Mais cela ne signifie pas nécessairement que les forces fédérales auront la victoire rapide qu’elles espèrent.
M. Arhe note qu’il existe de nombreux exemples de guérilleros qui s’attaquent à des adversaires mieux armés.
« Les Américains avaient toutes sortes de drones et d’avions de chasse en Afghanistan, mais les talibans ont survécu », a-t-il déclaré.
« Les rebelles Houthi au Yémen ont survécu à la supériorité des armes des EAU et des Saoudiens ».
M. Davison a déclaré que pendant que les troupes fédérales avançaient vers Mekelle, on ne savait pas très bien combien de villes et de villages ils avaient effectivement pris le contrôle en cours de route et combien ils venaient de passer.
Qui les Tigréens vont-ils faire revenir ?

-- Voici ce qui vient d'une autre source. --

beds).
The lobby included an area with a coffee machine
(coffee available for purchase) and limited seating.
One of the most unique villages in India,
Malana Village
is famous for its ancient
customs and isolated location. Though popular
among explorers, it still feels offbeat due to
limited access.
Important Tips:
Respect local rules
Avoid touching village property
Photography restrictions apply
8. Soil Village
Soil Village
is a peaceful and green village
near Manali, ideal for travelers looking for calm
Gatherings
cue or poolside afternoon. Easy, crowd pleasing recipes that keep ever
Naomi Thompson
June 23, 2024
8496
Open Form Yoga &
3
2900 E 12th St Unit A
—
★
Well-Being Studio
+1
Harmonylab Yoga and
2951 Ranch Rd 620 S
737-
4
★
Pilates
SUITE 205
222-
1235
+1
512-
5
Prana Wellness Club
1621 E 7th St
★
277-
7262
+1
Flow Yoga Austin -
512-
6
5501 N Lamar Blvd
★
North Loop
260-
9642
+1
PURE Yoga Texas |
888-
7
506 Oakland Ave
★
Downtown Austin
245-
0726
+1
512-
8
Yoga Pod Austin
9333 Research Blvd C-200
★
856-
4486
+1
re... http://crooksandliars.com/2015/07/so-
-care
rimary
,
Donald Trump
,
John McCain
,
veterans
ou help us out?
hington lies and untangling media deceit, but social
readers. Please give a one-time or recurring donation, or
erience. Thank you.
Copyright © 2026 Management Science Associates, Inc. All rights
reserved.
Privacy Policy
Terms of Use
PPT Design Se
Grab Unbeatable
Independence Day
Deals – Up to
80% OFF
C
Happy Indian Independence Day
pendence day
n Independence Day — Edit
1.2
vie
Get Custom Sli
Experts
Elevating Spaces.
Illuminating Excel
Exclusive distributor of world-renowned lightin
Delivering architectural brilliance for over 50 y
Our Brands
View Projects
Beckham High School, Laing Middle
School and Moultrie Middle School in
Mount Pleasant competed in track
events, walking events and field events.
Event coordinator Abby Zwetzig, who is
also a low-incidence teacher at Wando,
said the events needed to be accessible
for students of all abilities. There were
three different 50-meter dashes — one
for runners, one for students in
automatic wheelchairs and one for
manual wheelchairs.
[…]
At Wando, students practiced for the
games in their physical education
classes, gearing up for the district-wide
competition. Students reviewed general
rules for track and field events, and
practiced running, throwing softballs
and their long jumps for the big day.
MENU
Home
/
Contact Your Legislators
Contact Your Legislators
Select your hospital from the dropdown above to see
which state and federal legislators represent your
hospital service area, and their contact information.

D’une manière ou d’une autre, de nombreux combattants tigréens pourraient éventuellement se replier dans les villages et les montagnes environnantes pour préparer une guérilla qui pourrait recevoir un important soutien public, a-t-il ajouté.
« Bien que les fonctionnaires fédéraux prétendent le contraire, de nombreux Tigréens semblent s’opposer à l’intervention parce qu’ils pensent qu’elle vise à destituer un gouvernement régional légitimement élu », a déclaré M. Davison.
De plus, ils soutiennent généralement le système fédéral que le TPLF a contribué à introduire après sa prise de pouvoir à Addis-Abeba en 1991, comme étant le meilleur moyen de protéger leurs droits politiques, linguistiques et culturels, a-t-il ajouté.
En revanche, le TPLF accuse M. Abiy d’essayer d’établir un type de gouvernement plus unitaire.
Le rédacteur en chef de la BBC pour Tigrinya affirme que si une montée du nationalisme tigré pourrait jouer en faveur du TPLF, on ne peut exclure la possibilité que de nombreuses personnes soutiennent au contraire le gouvernement fédéral.
« Pendant la lutte armée [contre Mengistu], le peuple du Tigré était entièrement derrière les combattants. Mais pendant les presque trois décennies où le TPLF a été au pouvoir, de nombreux Tigréens se sont opposés au leadership en raison de la corruption et de l’oppression systémiques », a déclaré M. Samuel.
Il pense que l’issue de la bataille pour Mekelle déterminera si le TPLF peut ou non mener une guérilla, mais même si l’armée éthiopienne prend le dessus, il n’envisage pas que le conflit se termine sans de véritables négociations entre les différentes parties.